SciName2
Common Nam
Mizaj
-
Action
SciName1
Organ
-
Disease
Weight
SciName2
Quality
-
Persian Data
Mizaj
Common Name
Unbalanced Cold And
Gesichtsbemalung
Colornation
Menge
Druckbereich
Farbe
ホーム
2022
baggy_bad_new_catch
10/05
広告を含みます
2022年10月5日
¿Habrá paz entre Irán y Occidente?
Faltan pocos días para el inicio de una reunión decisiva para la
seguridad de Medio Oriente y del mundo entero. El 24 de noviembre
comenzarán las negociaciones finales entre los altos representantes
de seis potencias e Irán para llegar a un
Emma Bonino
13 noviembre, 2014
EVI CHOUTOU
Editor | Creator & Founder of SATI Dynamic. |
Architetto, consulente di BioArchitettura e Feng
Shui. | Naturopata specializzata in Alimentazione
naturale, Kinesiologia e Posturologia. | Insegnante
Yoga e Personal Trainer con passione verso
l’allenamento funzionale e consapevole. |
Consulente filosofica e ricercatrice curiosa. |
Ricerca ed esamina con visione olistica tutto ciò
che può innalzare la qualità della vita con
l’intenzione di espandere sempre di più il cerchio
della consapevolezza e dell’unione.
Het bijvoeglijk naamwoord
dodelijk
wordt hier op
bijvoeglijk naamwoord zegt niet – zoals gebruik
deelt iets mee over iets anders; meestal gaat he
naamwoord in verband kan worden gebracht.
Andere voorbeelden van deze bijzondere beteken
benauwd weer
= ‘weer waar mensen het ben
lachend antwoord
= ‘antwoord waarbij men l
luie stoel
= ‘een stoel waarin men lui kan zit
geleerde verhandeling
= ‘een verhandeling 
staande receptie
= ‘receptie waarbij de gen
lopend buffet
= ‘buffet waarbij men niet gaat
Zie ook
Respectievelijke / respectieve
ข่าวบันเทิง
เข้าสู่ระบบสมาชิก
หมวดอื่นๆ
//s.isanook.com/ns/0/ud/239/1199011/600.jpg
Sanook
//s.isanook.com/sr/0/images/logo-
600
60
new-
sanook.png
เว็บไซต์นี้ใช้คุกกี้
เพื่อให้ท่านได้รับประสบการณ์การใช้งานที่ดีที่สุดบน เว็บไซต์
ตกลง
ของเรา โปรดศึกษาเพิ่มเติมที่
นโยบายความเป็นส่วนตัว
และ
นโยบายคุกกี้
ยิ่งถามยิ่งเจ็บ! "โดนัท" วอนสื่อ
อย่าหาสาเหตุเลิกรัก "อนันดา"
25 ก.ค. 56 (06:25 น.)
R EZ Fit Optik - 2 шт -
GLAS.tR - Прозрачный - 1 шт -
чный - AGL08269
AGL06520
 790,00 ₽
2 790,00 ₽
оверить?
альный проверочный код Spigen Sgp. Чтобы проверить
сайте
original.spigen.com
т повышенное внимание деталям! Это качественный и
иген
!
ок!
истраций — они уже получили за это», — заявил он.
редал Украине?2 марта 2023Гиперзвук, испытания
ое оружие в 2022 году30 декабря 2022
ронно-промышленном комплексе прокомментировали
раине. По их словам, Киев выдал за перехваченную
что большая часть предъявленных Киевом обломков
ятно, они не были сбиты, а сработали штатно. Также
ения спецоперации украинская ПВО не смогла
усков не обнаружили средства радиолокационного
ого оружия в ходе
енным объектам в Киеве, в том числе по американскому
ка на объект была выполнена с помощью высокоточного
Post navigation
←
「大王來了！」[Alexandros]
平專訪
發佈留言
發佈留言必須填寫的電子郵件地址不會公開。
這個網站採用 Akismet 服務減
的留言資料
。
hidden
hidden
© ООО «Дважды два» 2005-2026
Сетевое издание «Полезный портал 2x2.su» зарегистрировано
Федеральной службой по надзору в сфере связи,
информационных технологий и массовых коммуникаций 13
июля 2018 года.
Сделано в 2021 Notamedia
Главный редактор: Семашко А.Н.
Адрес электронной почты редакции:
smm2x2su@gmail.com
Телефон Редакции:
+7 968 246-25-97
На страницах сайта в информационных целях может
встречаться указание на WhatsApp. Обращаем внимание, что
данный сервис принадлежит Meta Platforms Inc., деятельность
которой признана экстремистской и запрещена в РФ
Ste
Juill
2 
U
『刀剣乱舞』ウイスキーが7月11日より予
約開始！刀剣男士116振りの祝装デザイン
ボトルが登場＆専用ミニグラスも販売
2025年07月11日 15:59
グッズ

==================================================

_Work request_:
All the lines above need to be retyped exactly, with nothing left out.

_Solution below_:
SciName2
Common Nam
Mizaj
-
Action
SciName1
Organ
-
Disease
Weight
SciName2
Quality
-
Persian Data
Mizaj
Common Name
Unbalanced Cold And
Gesichtsbemalung
Colornation
Menge
Druckbereich
Farbe
ホーム
2022
baggy_bad_new_catch
10/05
広告を含みます
2022年10月5日
¿Habrá paz entre Irán y Occidente?
Faltan pocos días para el inicio de una reunión decisiva para la
seguridad de Medio Oriente y del mundo entero. El 24 de noviembre
comenzarán las negociaciones finales entre los altos representantes
de seis potencias e Irán para llegar a un
Emma Bonino
13 noviembre, 2014
EVI CHOUTOU
Editor | Creator & Founder of SATI Dynamic. |
Architetto, consulente di BioArchitettura e Feng
Shui. | Naturopata specializzata in Alimentazione
naturale, Kinesiologia e Posturologia. | Insegnante
Yoga e Personal Trainer con passione verso
l’allenamento funzionale e consapevole. |
Consulente filosofica e ricercatrice curiosa. |
Ricerca ed esamina con visione olistica tutto ciò
che può innalzare la qualità della vita con
l’intenzione di espandere sempre di più il cerchio
della consapevolezza e dell’unione.
Het bijvoeglijk naamwoord
dodelijk
wordt hier op
bijvoeglijk naamwoord zegt niet – zoals gebruik
deelt iets mee over iets anders; meestal gaat he
naamwoord in verband kan worden gebracht.
Andere voorbeelden van deze bijzondere beteken
benauwd weer
= ‘weer waar mensen het ben
lachend antwoord
= ‘antwoord waarbij men l
luie stoel
= ‘een stoel waarin men lui kan zit
geleerde verhandeling
= ‘een verhandeling 
staande receptie
= ‘receptie waarbij de gen
lopend buffet
= ‘buffet waarbij men niet gaat
Zie ook
Respectievelijke / respectieve
ข่าวบันเทิง
เข้าสู่ระบบสมาชิก
หมวดอื่นๆ
//s.isanook.com/ns/0/ud/239/1199011/600.jpg
Sanook
//s.isanook.com/sr/0/images/logo-
600
60
new-
sanook.png
เว็บไซต์นี้ใช้คุกกี้
เพื่อให้ท่านได้รับประสบการณ์การใช้งานที่ดีที่สุดบน เว็บไซต์
ตกลง
ของเรา โปรดศึกษาเพิ่มเติมที่
นโยบายความเป็นส่วนตัว
และ
นโยบายคุกกี้
ยิ่งถามยิ่งเจ็บ! "โดนัท" วอนสื่อ
อย่าหาสาเหตุเลิกรัก "อนันดา"
25 ก.ค. 56 (06:25 น.)
R EZ Fit Optik - 2 шт -
GLAS.tR - Прозрачный - 1 шт -
чный - AGL08269
AGL06520
 790,00 ₽
2 790,00 ₽
оверить?
альный проверочный код Spigen Sgp. Чтобы проверить
сайте
original.spigen.com
т повышенное внимание деталям! Это качественный и
иген
!
ок!
истраций — они уже получили за это», — заявил он.
редал Украине?2 марта 2023Гиперзвук, испытания
ое оружие в 2022 году30 декабря 2022
ронно-промышленном комплексе прокомментировали
раине. По их словам, Киев выдал за перехваченную
что большая часть предъявленных Киевом обломков
ятно, они не были сбиты, а сработали штатно. Также
ения спецоперации украинская ПВО не смогла
усков не обнаружили средства радиолокационного
ого оружия в ходе
енным объектам в Киеве, в том числе по американскому
ка на объект была выполнена с помощью высокоточного
Post navigation
←
「大王來了！」[Alexandros]
平專訪
發佈留言
發佈留言必須填寫的電子郵件地址不會公開。
這個網站採用 Akismet 服務減
的留言資料
。
hidden
hidden
© ООО «Дважды два» 2005-2026
Сетевое издание «Полезный портал 2x2.su» зарегистрировано
Федеральной службой по надзору в сфере связи,
информационных технологий и массовых коммуникаций 13
июля 2018 года.
Сделано в 2021 Notamedia
Главный редактор: Семашко А.Н.
Адрес электронной почты редакции:
smm2x2su@gmail.com
Телефон Редакции:
+7 968 246-25-97
На страницах сайта в информационных целях может
встречаться указание на WhatsApp. Обращаем внимание, что
данный сервис принадлежит Meta Platforms Inc., деятельность
которой признана экстремистской и запрещена в РФ
Ste
Juill
2 
U
『刀剣乱舞』ウイスキーが7月11日より予
約開始！刀剣男士116振りの祝装デザイン
ボトルが登場＆専用ミニグラスも販売
2025年07月11日 15:59
グッズ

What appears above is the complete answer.